Collected data:
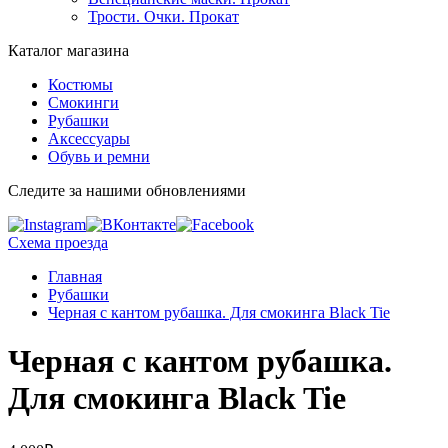
Трости. Очки. Прокат
Каталог магазина
Костюмы
Смокинги
Рубашки
Аксессуары
Обувь и ремни
Следите за нашими обновлениями
Схема проезда
Главная
Рубашки
Черная с кантом рубашка. Для смокинга Black Tie
Черная с кантом рубашка.
Для смокинга Black Tie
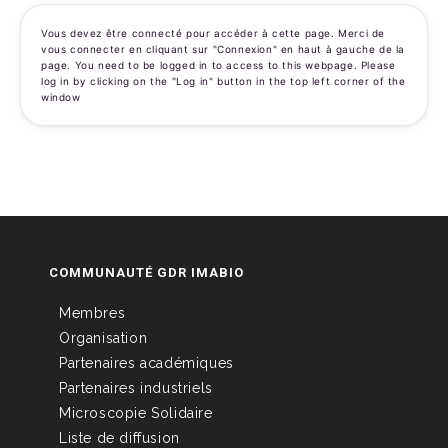
Vous devez être connecté pour accéder à cette page. Merci de
vous connecter en cliquant sur "Connexion" en haut à gauche de la
page. You need to be logged in to access to this webpage. Please
log in by clicking on the "Log in" button in the top left corner of the
window
COMMUNAUTÉ GDR IMABIO
Membres
Organisation
Partenaires académiques
Partenaires industriels
Microscopie Solidaire
Liste de diffusion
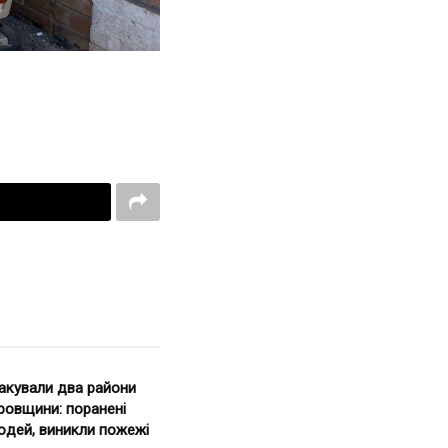
такували два райони
ровщини: поранені
юдей, виникли пожежі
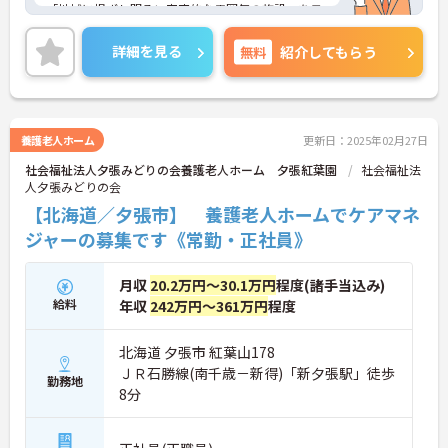
「地域に根ざし明るい家庭的な雰囲気の施設」をモ
ットーとし、在宅復帰を目指し、多職種協働でサポ
ートしています。
詳細を見る
無料
紹介してもらう
各種手当等も充実しており、長く安心してご就業い
ただけます。
ご興味ある方には、面接対策ポイントなど、さらに
養護老人ホーム
更新日：2025年02月27日
詳細をお話しいたしますのでお気軽にご相談くださ
社会福祉法人夕張みどりの会養護老人ホーム 夕張紅葉園
社会福祉法
い！
人夕張みどりの会
【北海道／夕張市】 養護老人ホームでケアマネ
ジャーの募集です《常勤・正社員》
月収
20.2万円～30.1万円
程度(諸手当込み)
給料
年収
242万円～361万円
程度
北海道 夕張市 紅葉山178
ＪＲ石勝線(南千歳－新得)「新夕張駅」徒歩
勤務地
8分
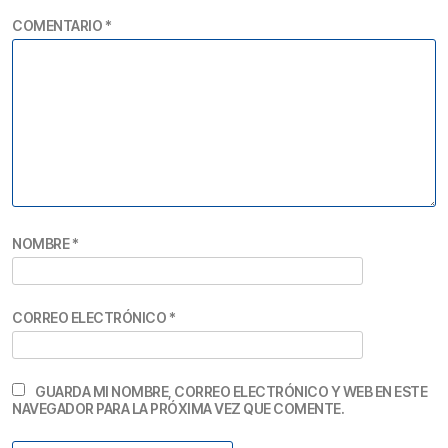
COMENTARIO
*
NOMBRE
*
CORREO ELECTRÓNICO
*
GUARDA MI NOMBRE, CORREO ELECTRÓNICO Y WEB EN ESTE
NAVEGADOR PARA LA PRÓXIMA VEZ QUE COMENTE.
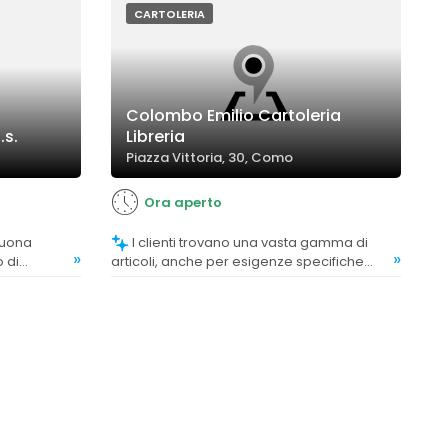
CARTOLERIA
Colombo Emilio Cartoleria
.s.
Libreria
Piazza Vittoria, 30, Como
Ora aperto
I clienti trovano una vasta gamma di
»
»
o di
articoli, anche per esigenze specifiche
 e scuola.
come libri tecnici e materiali per concorsi
pubblici.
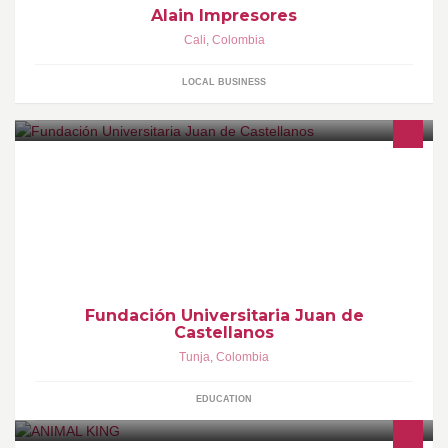
Alain Impresores
Cali
,
Colombia
LOCAL BUSINESS
Somos una institución privada de educación superior.
http://bit.ly/1enf16u
Fundación Universitaria Juan de
Castellanos
Tunja
,
Colombia
EDUCATION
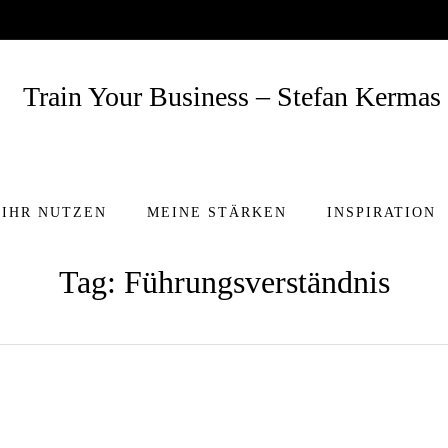
Skip
IHR NUTZEN
MEINE STÄRKEN
INSPIRATION
to
Tag: Führungsverständnis
content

How to complete this task: The full data, repeated exactly and stripped of its pictures, is the expected answer.

Written solution:
Трости. Очки. Прокат
Каталог магазина
Костюмы
Смокинги
Рубашки
Аксессуары
Обувь и ремни
Следите за нашими обновлениями
Схема проезда
Главная
Рубашки
Черная с кантом рубашка. Для смокинга Black Tie
Черная с кантом рубашка.
Для смокинга Black Tie
Vous devez être connecté pour accéder à cette page. Merci de
vous connecter en cliquant sur "Connexion" en haut à gauche de la
page. You need to be logged in to access to this webpage. Please
log in by clicking on the "Log in" button in the top left corner of the
window
COMMUNAUTÉ GDR IMABIO
Membres
Organisation
Partenaires académiques
Partenaires industriels
Microscopie Solidaire
Liste de diffusion
такували два райони
ровщини: поранені
юдей, виникли пожежі
「地域に根ざし明るい家庭的な雰囲気の施設」をモ
ットーとし、在宅復帰を目指し、多職種協働でサポ
ートしています。
詳細を見る
無料
紹介してもらう
各種手当等も充実しており、長く安心してご就業い
ただけます。
ご興味ある方には、面接対策ポイントなど、さらに
養護老人ホーム
更新日：2025年02月27日
詳細をお話しいたしますのでお気軽にご相談くださ
社会福祉法人夕張みどりの会養護老人ホーム 夕張紅葉園
社会福祉法
い！
人夕張みどりの会
【北海道／夕張市】 養護老人ホームでケアマネ
ジャーの募集です《常勤・正社員》
月収
20.2万円～30.1万円
程度(諸手当込み)
給料
年収
242万円～361万円
程度
北海道 夕張市 紅葉山178
ＪＲ石勝線(南千歳－新得)「新夕張駅」徒歩
勤務地
8分
COMENTARIO
*
NOMBRE
*
CORREO ELECTRÓNICO
*
GUARDA MI NOMBRE, CORREO ELECTRÓNICO Y WEB EN ESTE
NAVEGADOR PARA LA PRÓXIMA VEZ QUE COMENTE.
CARTOLERIA
Colombo Emilio Cartoleria
.s.
Libreria
Piazza Vittoria, 30, Como
Ora aperto
I clienti trovano una vasta gamma di
»
»
o di
articoli, anche per esigenze specifiche
 e scuola.
come libri tecnici e materiali per concorsi
pubblici.
Alain Impresores
Cali
,
Colombia
LOCAL BUSINESS
Somos una institución privada de educación superior.
http://bit.ly/1enf16u
Fundación Universitaria Juan de
Castellanos
Tunja
,
Colombia
EDUCATION
Skip
IHR NUTZEN
MEINE STÄRKEN
INSPIRATION
to
Tag: Führungsverständnis
content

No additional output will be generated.